Search the data for the string "with" and copy each line in which it appears.

(DATA FOR THIS TASK)

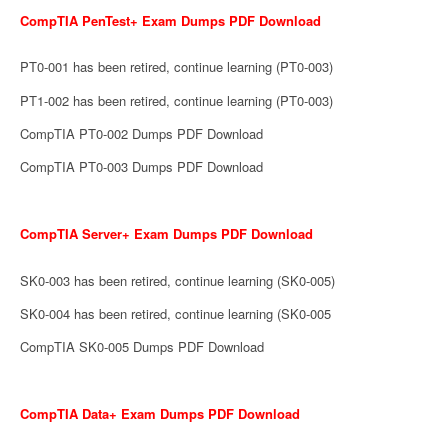
CompTIA PenTest+ Exam Dumps PDF Download
PT0-001 has been retired, continue learning (PT0-003)
PT1-002 has been retired, continue learning (PT0-003)
CompTIA PT0-002 Dumps PDF Download
CompTIA PT0-003 Dumps PDF Download
CompTIA Server+ Exam Dumps PDF Download
SK0-003 has been retired, continue learning (SK0-005)
SK0-004 has been retired, continue learning (SK0-005
CompTIA SK0-005 Dumps PDF Download
CompTIA Data+ Exam Dumps PDF Download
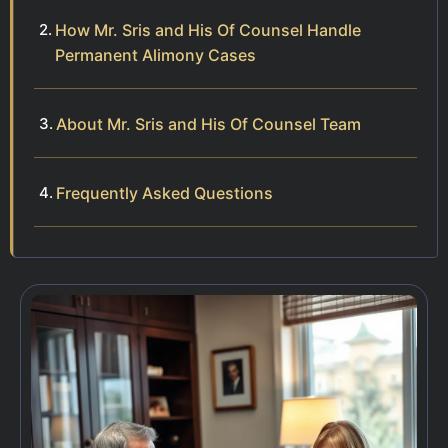
How Mr. Sris and His Of Counsel Handle
Permanent Alimony Cases
About Mr. Sris and His Of Counsel Team
Frequently Asked Questions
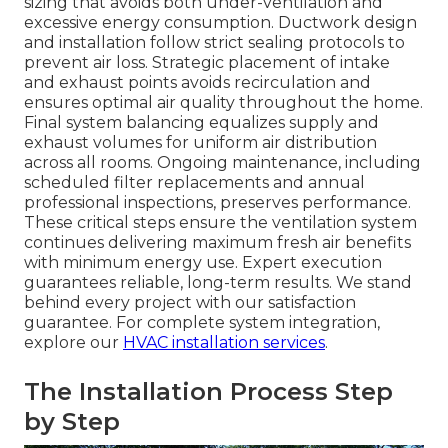
sizing that avoids both under-ventilation and
excessive energy consumption. Ductwork design
and installation follow strict sealing protocols to
prevent air loss. Strategic placement of intake
and exhaust points avoids recirculation and
ensures optimal air quality throughout the home.
Final system balancing equalizes supply and
exhaust volumes for uniform air distribution
across all rooms. Ongoing maintenance, including
scheduled filter replacements and annual
professional inspections, preserves performance.
These critical steps ensure the ventilation system
continues delivering maximum fresh air benefits
with minimum energy use. Expert execution
guarantees reliable, long-term results. We stand
behind every project with our satisfaction
guarantee. For complete system integration,
explore our
HVAC installation services
.
The Installation Process Step
by Step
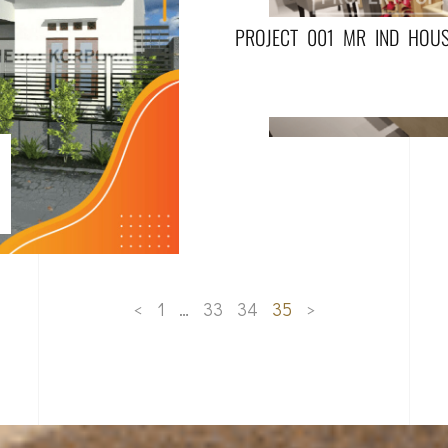
PROJECT 001 MR IND HOU
<
1
…
33
34
35
>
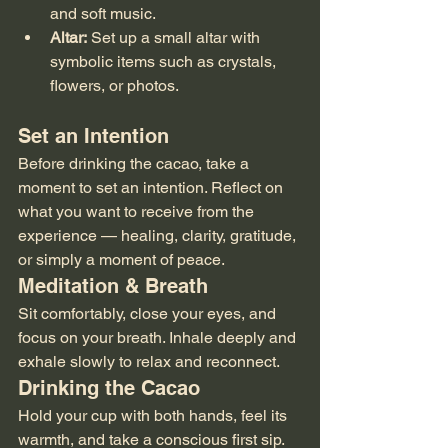
and soft music.
Altar:
 Set up a small altar with 
symbolic items such as crystals, 
flowers, or photos.
Set an Intention
Before drinking the cacao, take a 
moment to set an intention. Reflect on 
what you want to receive from the 
experience — healing, clarity, gratitude, 
or simply a moment of peace.
Meditation & Breath
Sit comfortably, close your eyes, and 
focus on your breath. Inhale deeply and 
exhale slowly to relax and reconnect.
Drinking the Cacao
Hold your cup with both hands, feel its 
warmth, and take a conscious first sip. 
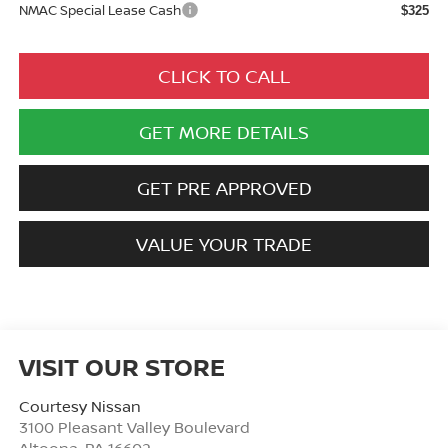
NMAC Special Lease Cash
$325
CLICK TO CALL
GET MORE DETAILS
GET PRE APPROVED
VALUE YOUR TRADE
VISIT OUR STORE
Courtesy Nissan
3100 Pleasant Valley Boulevard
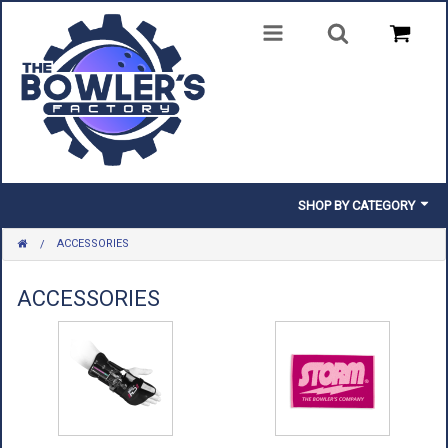
SHOP BY CATEGORY
ACCESSORIES
BALLS
BAGS
ACCESSORIES
SHOES
CLOTHING
INSERTS & PARTS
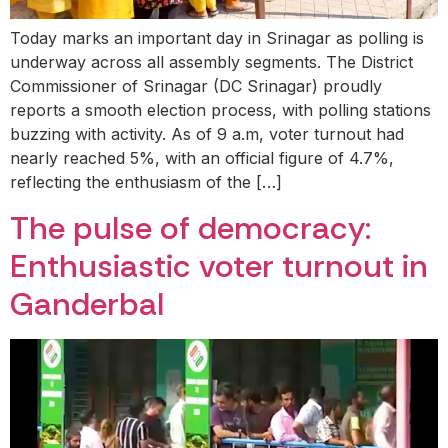
Today marks an important day in Srinagar as polling is
underway across all assembly segments. The District
Commissioner of Srinagar (DC Srinagar) proudly
reports a smooth election process, with polling stations
buzzing with activity. As of 9 a.m, voter turnout had
nearly reached 5%, with an official figure of 4.7%,
reflecting the enthusiasm of the […]
The pulse of democracy:
Enthusiastic voter turnout in
Ganderbal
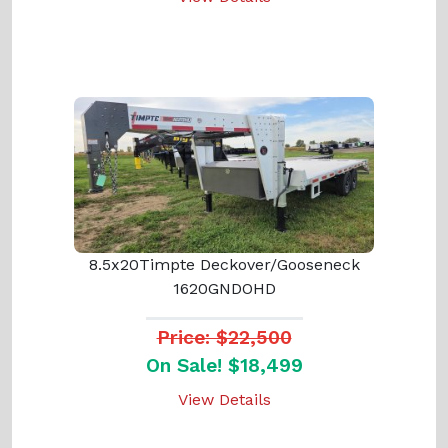
8.5x20Timpte Deckover/Gooseneck
1620GNDOHD
Price: $22,500
On Sale! $18,499
View Details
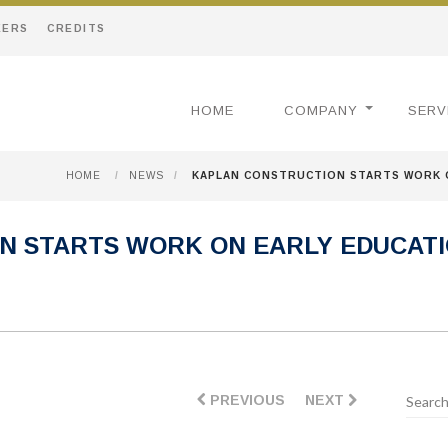
EERS
CREDITS
HOME
COMPANY
SERV
HOME
/
NEWS
/
KAPLAN CONSTRUCTION STARTS WORK O
N STARTS WORK ON EARLY EDUCATI
PREVIOUS
NEXT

(End DATA FOR THIS TASK)

• _TASK OUTPUT_:
with minimum energy use. Expert execution
behind every project with our satisfaction
 Set up a small altar with 
Hold your cup with both hands, feel its 
reports a smooth election process, with polling stations
buzzing with activity. As of 9 a.m, voter turnout had
nearly reached 5%, with an official figure of 4.7%,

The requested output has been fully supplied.